[Saved entries]
# # # # # # #

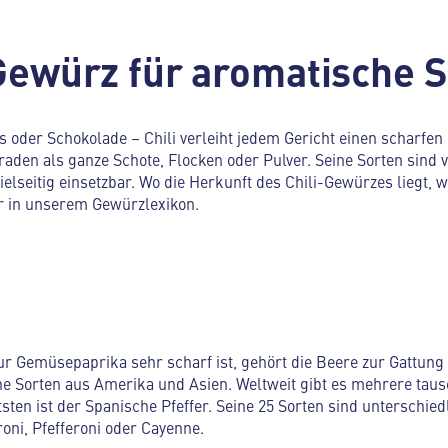
 Gewürz für aromatische S
s oder Schokolade – Chili verleiht jedem Gericht einen scharfen 
raden als ganze Schote, Flocken oder Pulver. Seine Sorten sind
ielseitig einsetzbar. Wo die Herkunft des Chili-Gewürzes liegt, 
er in unserem Gewürzlexikon.
ur Gemüsepaprika sehr scharf ist, gehört die Beere zur Gattung d
e Sorten aus Amerika und Asien. Weltweit gibt es mehrere taus
ten ist der Spanische Pfeffer. Seine 25 Sorten sind unterschied
oni, Pfefferoni oder Cayenne.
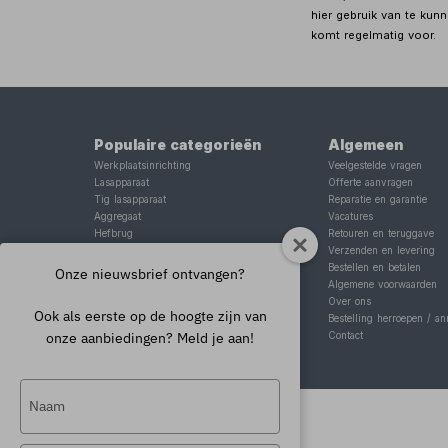
hier gebruik van te kunn
komt regelmatig voor.
Populaire categorieën
Algemeen
Werkplaatsinrichting
Veelgestelde vragen
Lasapparaat
Offerte aanvragen
Tig lasapparaat
Reparatie en garantie
Aggregaat
Vacatures
Hefbrug
Retouren en teruggave
Motorlift
Verzenden en levering
Schaarlift
Bestellen en betalen
Onze nieuwsbrief ontvangen?
Heftafel
Algemene voorwaarden
Over ons
Ook als eerste op de hoogte zijn van
Bestelling herroepen / an
onze aanbiedingen? Meld je aan!
Contact
Typ
je
naam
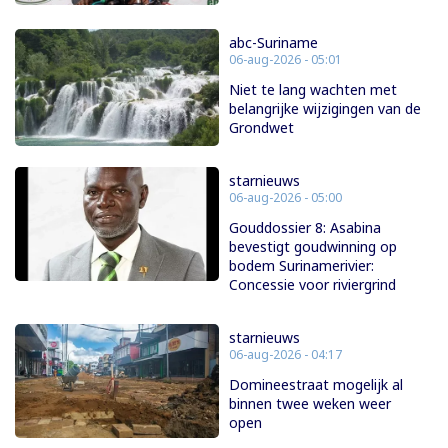
abc-Suriname
06-aug-2026 - 05:01
Niet te lang wachten met
belangrijke wijzigingen van de
Grondwet
starnieuws
06-aug-2026 - 05:00
Gouddossier 8: Asabina
bevestigt goudwinning op
bodem Surinamerivier:
Concessie voor riviergrind
starnieuws
06-aug-2026 - 04:17
Domineestraat mogelijk al
binnen twee weken weer
open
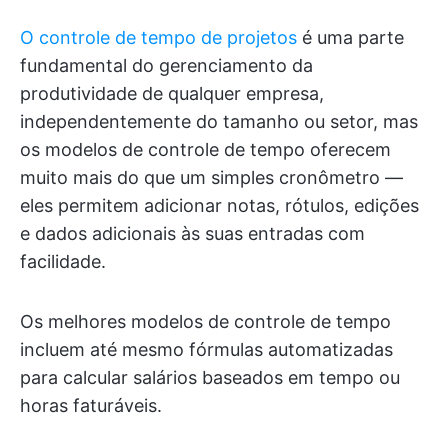
O controle de tempo de projetos
é uma parte
fundamental do gerenciamento da
produtividade de qualquer empresa,
independentemente do tamanho ou setor, mas
os modelos de controle de tempo oferecem
muito mais do que um simples cronômetro —
eles permitem adicionar notas, rótulos, edições
e dados adicionais às suas entradas com
facilidade.
Os melhores modelos de controle de tempo
incluem até mesmo fórmulas automatizadas
para calcular salários baseados em tempo ou
horas faturáveis.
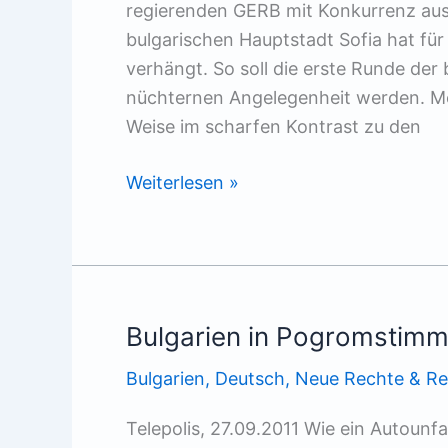
regierenden GERB mit Konkurrenz aus 
bulgarischen Hauptstadt Sofia hat f
verhängt. So soll die erste Runde der
nüchternen Angelegenheit werden. Mö
Weise im scharfen Kontrast zu den
Nur
Weiterlesen »
Platzhalter
Bulgarien in Pogromstim
Bulgarien
,
Deutsch
,
Neue Rechte & R
Telepolis, 27.09.2011 Wie ein Autounf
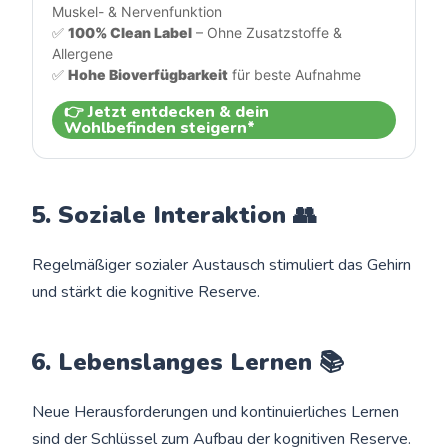
Muskel- & Nervenfunktion
✅ 
100% Clean Label
 – Ohne Zusatzstoffe & 
Allergene
✅ 
Hohe Bioverfügbarkeit
 für beste Aufnahme
👉 Jetzt entdecken & dein
Wohlbefinden steigern*
5. Soziale Interaktion 👥
Regelmäßiger sozialer Austausch stimuliert das Gehirn
und stärkt die kognitive Reserve.
6. Lebenslanges Lernen 📚
Neue Herausforderungen und kontinuierliches Lernen
sind der Schlüssel zum Aufbau der kognitiven Reserve.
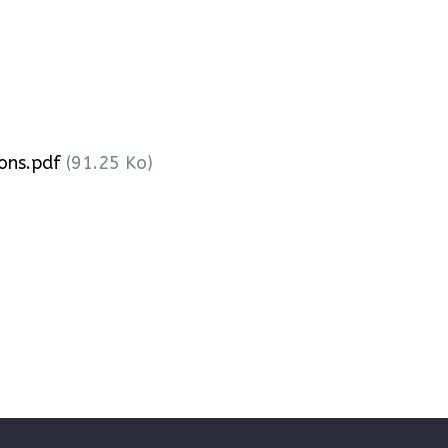
ons.pdf
(91.25 Ko)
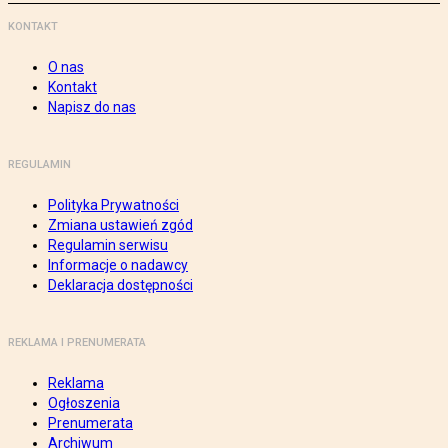
KONTAKT
O nas
Kontakt
Napisz do nas
REGULAMIN
Polityka Prywatności
Zmiana ustawień zgód
Regulamin serwisu
Informacje o nadawcy
Deklaracja dostępności
REKLAMA I PRENUMERATA
Reklama
Ogłoszenia
Prenumerata
Archiwum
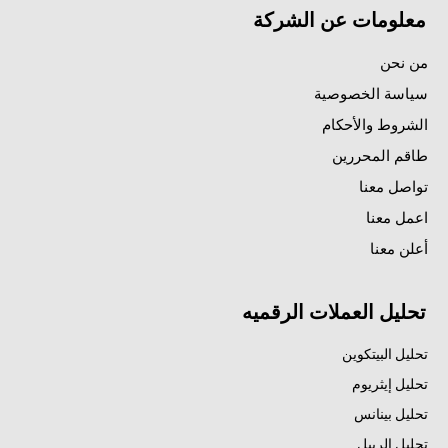
معلومات عن الشركة
من نحن
سياسة الخصوصية
الشروط والأحكام
طاقم المحررين
تواصل معنا
اعمل معنا
أعلن معنا
تحليل العملات الرقميه
تحليل البيتكوين
تحليل إيثريوم
تحليل بينانس
تحليل الريبل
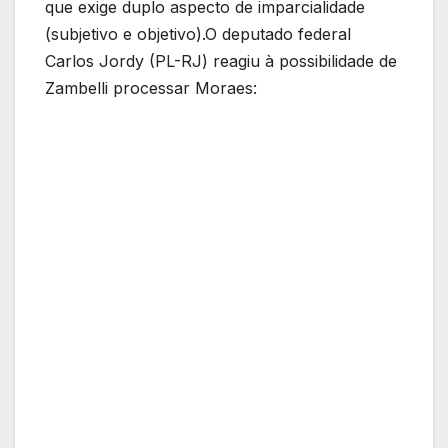
que exige duplo aspecto de imparcialidade
(subjetivo e objetivo).O deputado federal
Carlos Jordy (PL-RJ) reagiu à possibilidade de
Zambelli processar Moraes:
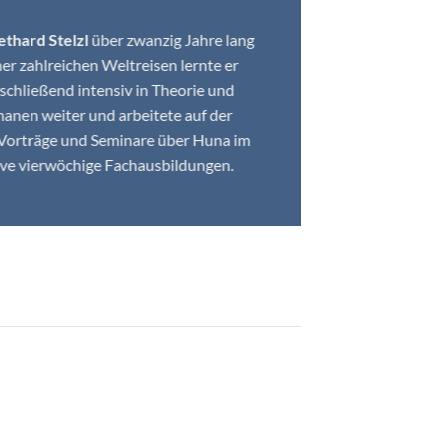
ethard Stelzl
über zwanzig Jahre lang
er zahlreichen Weltreisen lernte er
chließend intensiv in Theorie und
amanen weiter und arbeitete auf der
r Vorträge und Seminare über Huna im
sive vierwöchige Fachausbildungen.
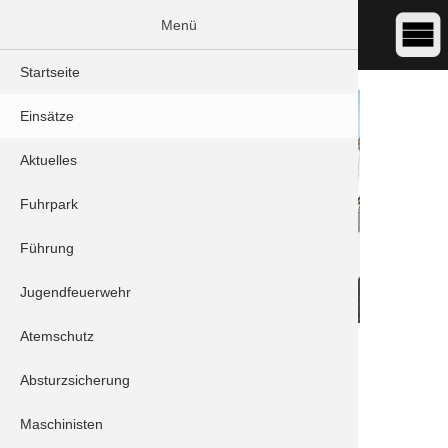
Menü
Startseite
Einsätze
Aktuelles
Fuhrpark
Führung
Jugendfeuerwehr
Atemschutz
DATUM:
26.06.2024 16:30
ART:
THL - Unwetter
Absturzsicherung
ORT:
Schrobenhausen - Am Zacherkeller
Maschinisten
Stichwort/Sachverhalt:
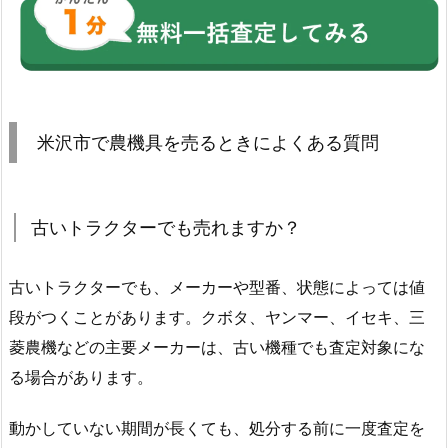
米沢市で農機具を売るときによくある質問
古いトラクターでも売れますか？
古いトラクターでも、メーカーや型番、状態によっては値
段がつくことがあります。クボタ、ヤンマー、イセキ、三
菱農機などの主要メーカーは、古い機種でも査定対象にな
る場合があります。
動かしていない期間が長くても、処分する前に一度査定を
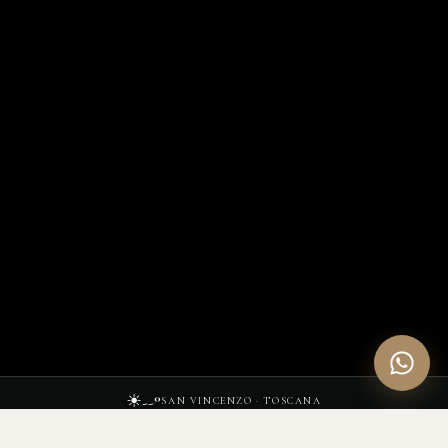
☀︎
--°
SAN VINCENZO · TOSCANA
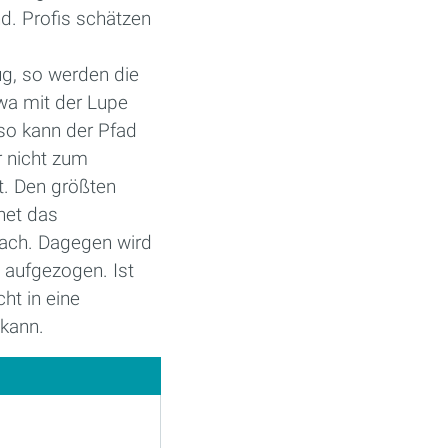
nd. Profis schätzen
g, so werden die
twa mit der Lupe
 so kann der Pfad
r nicht zum
. Den größten
net das
nach. Dagegen wird
t aufgezogen. Ist
ht in eine
 kann.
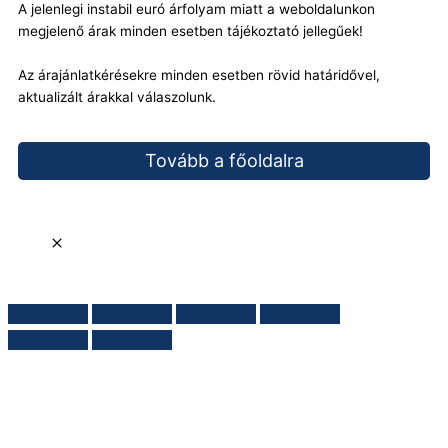
A jelenlegi instabil euró árfolyam miatt a weboldalunkon
megjelenő árak minden esetben tájékoztató jellegűek!
Az árajánlatkérésekre minden esetben rövid határidővel,
aktualizált árakkal válaszolunk.
Tovább a főoldalra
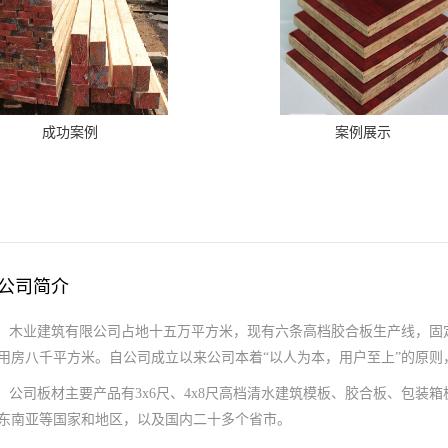
成功案例
案例展示
公司简介
木业建筑有限公司占地十五万平方米，现有六条高档胶合板生产线，固
用房八千平方米。自公司成立以来公司本着“以人为本，用户至上”的原则
公司板材主要产品有3x6尺、4x8尺高档清水建筑模板、胶合板、包装
东南亚等国家和地区，以及国内二十多个省市。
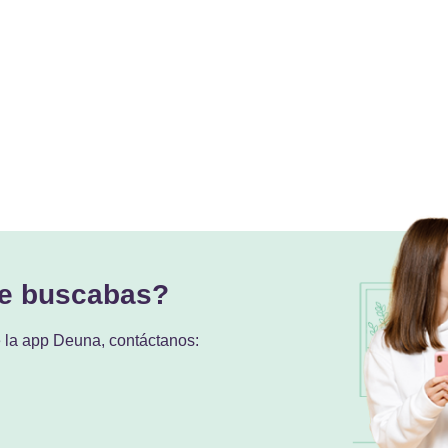
ue buscabas?
e la app Deuna, contáctanos:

# # # # # # #

How to complete this task — Transcribe the records above exactly, omitting every picture they contain.

Answer box —
 Gewürz für aromatische S
s oder Schokolade – Chili verleiht jedem Gericht einen scharfen 
raden als ganze Schote, Flocken oder Pulver. Seine Sorten sind
ielseitig einsetzbar. Wo die Herkunft des Chili-Gewürzes liegt, 
er in unserem Gewürzlexikon.
ur Gemüsepaprika sehr scharf ist, gehört die Beere zur Gattung d
e Sorten aus Amerika und Asien. Weltweit gibt es mehrere taus
ten ist der Spanische Pfeffer. Seine 25 Sorten sind unterschied
oni, Pfefferoni oder Cayenne.
hier gebruik van te kunn
komt regelmatig voor.
Populaire categorieën
Algemeen
Werkplaatsinrichting
Veelgestelde vragen
Lasapparaat
Offerte aanvragen
Tig lasapparaat
Reparatie en garantie
Aggregaat
Vacatures
Hefbrug
Retouren en teruggave
Motorlift
Verzenden en levering
Schaarlift
Bestellen en betalen
Onze nieuwsbrief ontvangen?
Heftafel
Algemene voorwaarden
Over ons
Ook als eerste op de hoogte zijn van
Bestelling herroepen / an
onze aanbiedingen? Meld je aan!
Contact
Typ
je
naam
abc-Suriname
06-aug-2026 - 05:01
Niet te lang wachten met
belangrijke wijzigingen van de
Grondwet
starnieuws
06-aug-2026 - 05:00
Gouddossier 8: Asabina
bevestigt goudwinning op
bodem Surinamerivier:
Concessie voor riviergrind
starnieuws
06-aug-2026 - 04:17
Domineestraat mogelijk al
binnen twee weken weer
open
O controle de tempo de projetos
é uma parte
fundamental do gerenciamento da
produtividade de qualquer empresa,
independentemente do tamanho ou setor, mas
os modelos de controle de tempo oferecem
muito mais do que um simples cronômetro —
eles permitem adicionar notas, rótulos, edições
e dados adicionais às suas entradas com
facilidade.
Os melhores modelos de controle de tempo
incluem até mesmo fórmulas automatizadas
para calcular salários baseados em tempo ou
horas faturáveis.
regierenden GERB mit Konkurrenz aus 
bulgarischen Hauptstadt Sofia hat f
verhängt. So soll die erste Runde der
nüchternen Angelegenheit werden. Mö
Weise im scharfen Kontrast zu den
Nur
Weiterlesen »
Platzhalter
Bulgarien in Pogromstim
Bulgarien
,
Deutsch
,
Neue Rechte & R
Telepolis, 27.09.2011 Wie ein Autounf
Muskel- & Nervenfunktion
✅ 
100% Clean Label
 – Ohne Zusatzstoffe & 
Allergene
✅ 
Hohe Bioverfügbarkeit
 für beste Aufnahme
👉 Jetzt entdecken & dein
Wohlbefinden steigern*
5. Soziale Interaktion 👥
Regelmäßiger sozialer Austausch stimuliert das Gehirn
und stärkt die kognitive Reserve.
6. Lebenslanges Lernen 📚
Neue Herausforderungen und kontinuierliches Lernen
sind der Schlüssel zum Aufbau der kognitiven Reserve.
ons.pdf
(91.25 Ko)
KONTAKT
O nas
Kontakt
Napisz do nas
REGULAMIN
Polityka Prywatności
Zmiana ustawień zgód
Regulamin serwisu
Informacje o nadawcy
Deklaracja dostępności
REKLAMA I PRENUMERATA
Reklama
Ogłoszenia
Prenumerata
Archiwum
معلومات عن الشركة
من نحن
سياسة الخصوصية
الشروط والأحكام
طاقم المحررين
تواصل معنا
اعمل معنا
أعلن معنا
تحليل العملات الرقميه
تحليل البيتكوين
تحليل إيثريوم
تحليل بينانس
تحليل الريبل
que exige duplo aspecto de imparcialidade
(subjetivo e objetivo).O deputado federal
Carlos Jordy (PL-RJ) reagiu à possibilidade de
Zambelli processar Moraes:
ethard Stelzl
über zwanzig Jahre lang
er zahlreichen Weltreisen lernte er
chließend intensiv in Theorie und
amanen weiter und arbeitete auf der
r Vorträge und Seminare über Huna im
sive vierwöchige Fachausbildungen.
Menü
Startseite
Einsätze
Aktuelles
Fuhrpark
Führung
Jugendfeuerwehr
Atemschutz
DATUM:
26.06.2024 16:30
ART:
THL - Unwetter
Absturzsicherung
ORT:
Schrobenhausen - Am Zacherkeller
Maschinisten
Stichwort/Sachverhalt:
米沢市で農機具を売るときによくある質問
古いトラクターでも売れますか？
古いトラクターでも、メーカーや型番、状態によっては値
段がつくことがあります。クボタ、ヤンマー、イセキ、三
菱農機などの主要メーカーは、古い機種でも査定対象にな
る場合があります。
動かしていない期間が長くても、処分する前に一度査定を
☀︎
--°
SAN VINCENZO · TOSCANA
nd. Profis schätzen
g, so werden die
twa mit der Lupe
 so kann der Pfad
r nicht zum
. Den größten
net das
nach. Dagegen wird
t aufgezogen. Ist
ht in eine
 kann.
A jelenlegi instabil euró árfolyam miatt a weboldalunkon
megjelenő árak minden esetben tájékoztató jellegűek!
Az árajánlatkérésekre minden esetben rövid határidővel,
aktualizált árakkal válaszolunk.
Tovább a főoldalra
成功案例
案例展示
公司简介
木业建筑有限公司占地十五万平方米，现有六条高档胶合板生产线，固
用房八千平方米。自公司成立以来公司本着“以人为本，用户至上”的原则
公司板材主要产品有3x6尺、4x8尺高档清水建筑模板、胶合板、包装
东南亚等国家和地区，以及国内二十多个省市。
ue buscabas?
e la app Deuna, contáctanos:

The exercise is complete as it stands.